Barrier-free travel in the Canadian North with SoulFly ExperiencesHere’s a recap of the highlights from the fam trip …


With a population under 45,000 for the entire territory, a sense of space can certainly be felt with a visit to the Yukon. Buildings within the streets of downtown Whitehorse are often separated with fenced in gardens and historic monuments, making a nod to the Gold Rush history. Clay cliff walls can be seen at the ends of wide roadways and brightly painted murals adorn multiple buildings. Within minutes of driving out of the capital city, trees line the edge of the highway as mountains in the distance get nearer and taller.


This 4.5 km trail which can be accessed directly from downtown Whitehorse, runs along and over the fast-flowing Yukon River. Visitors can pause at the National Historic site of the S.S. Klondike, a steam powered paddle wheeler boat, or simply enjoy the path as it winds through golden trees and red fireweed, beaver trails and public exercise equipment. Even the world’s longest wooden fish ladder aiding chinook salmon can be seen from the trailhead.


The style and architecture of this building welcome visitors for an array of cultural insights, while SoulFly Experiences coordinated a meetup with local artist Karen Nicloux. Looking over and feeling the textures of her brightly coloured beadwork, while listening to stories of life in the North as an Indigenous woman, was a moving experience. During the conversations, Nicloux completed a set of gloves made from moose hide and beaver fur, a cozy memento that will soon become a family heirloom.


Also labelled the ‘Happiness Factory’, this glass blowing experience has been fully inclusive from the moment they opened their doors in 2016. Guests learn how to shape and create their own colourful piece of art as a vase or paperweight. The tapping sounds, the fiery temperatures and the bright colours catching light from all angles created many smiles and added to the memento making memories.
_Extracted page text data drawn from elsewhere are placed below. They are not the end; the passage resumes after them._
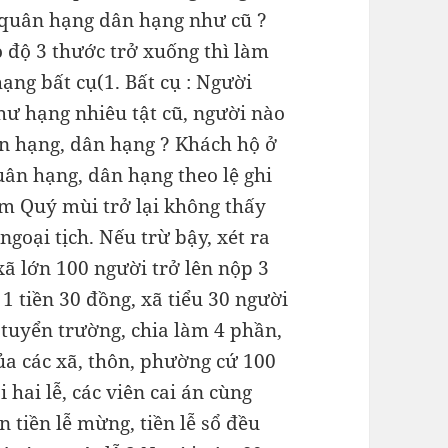
m quân hạng dân hạng như cũ ?
 độ 3 thước trở xuống thì làm
ạng bất cụ(1. Bất cụ : Người
hư hạng nhiêu tật cũ, người nào
uân hạng, dân hạng ? Khách hộ ở
uân hạng, dân hạng theo lệ ghi
ăm Quý mùi trở lại không thấy
ngoại tịch. Nếu trừ bậy, xét ra
, xã lớn 100 người trở lên nộp 3
1 tiền 30 đồng, xã tiểu 30 người
ở tuyển trường, chia làm 4 phần,
của các xã, thôn, phường cứ 100
 hai lễ, các viên cai án cùng
òn tiền lễ mừng, tiền lễ sổ đều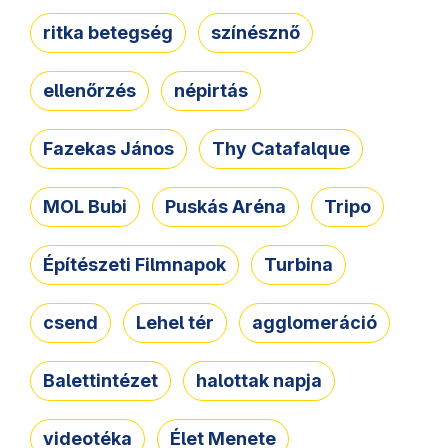
ritka betegség
színésznő
ellenőrzés
népirtás
Fazekas János
Thy Catafalque
MOL Bubi
Puskás Aréna
Tripo
Építészeti Filmnapok
Turbina
csend
Lehel tér
agglomeráció
Balettintézet
halottak napja
videotéka
Élet Menete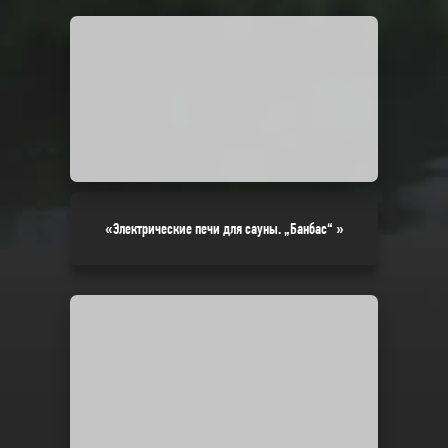
«Электрические печи для сауны. „Банбас“ »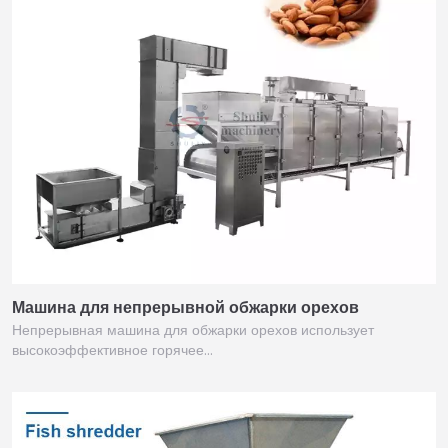
Машина для непрерывной обжарки орехов
Непрерывная машина для обжарки орехов использует
высокоэффективное горячее…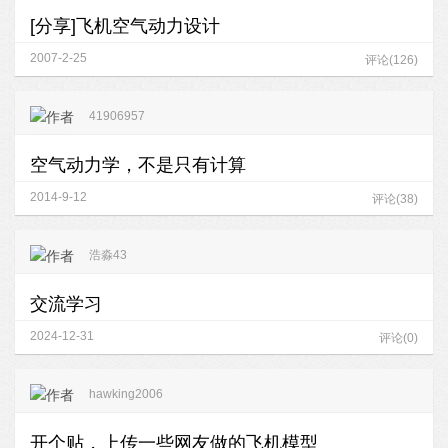
[分享]飞机空气动力设计
2007-2-25
评论(126)
41906957
空气动力学，不是只有计算
2014-9-12
评论(38)
浩淼43
交流学习
2024-12-31
评论(0)
hawking2006
开个贴，上传一些网友做的飞机模型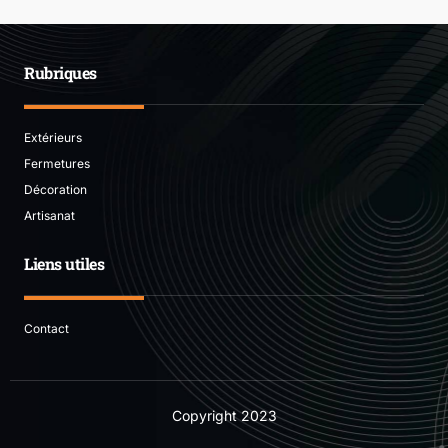
Rubriques
Extérieurs
Fermetures
Décoration
Artisanat
Liens utiles
Contact
Copyright
2023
Within the heart of Kluane National Park, the clear waters of Kathleen Lake reflected the surrounding snow-capped mountains and fall colours. Parks Canada had a crackling fire and passed out warming cups of tea. Even though the boardwalk trail invited us to explore more, the atmosphere nestled into the waterfront was the perfect outdoor calm of a new holiday memory.


The Yukon’s history, topography, arts and culture are brought to life in exhibits that wow even the non-museum types. The Goldrush showgirls entertain visitors to the bathrooms and the albino moose adds to the folklore of the area. Full inclusion has been a top consideration in the museums’ design as self-guided tours have auditory enhancements.


There’s nothing like a soak in mineral rich hot water to fully relax. Add in the surrounding trees and possibly the Northern Lights and we have reached the ultimate experience. Newly renovated, these natural hot springs have been designed for wheelchair access and include non-gender specific spaces.


Dining opportunities on the trip included Gather Café, Yukon Brewing, Wayfarer Oyster House and Woodcutter’s Blanket & Brewery. Travelling with dietary restrictions is another consideration of barrier-free travel, and the local restaurants included in SoulFly packages are attentive to requests. Tours of North America’s smallest brewery and the Yukon’s only whiskey distillery were both down to earth and perfect for sharing in gifts back home.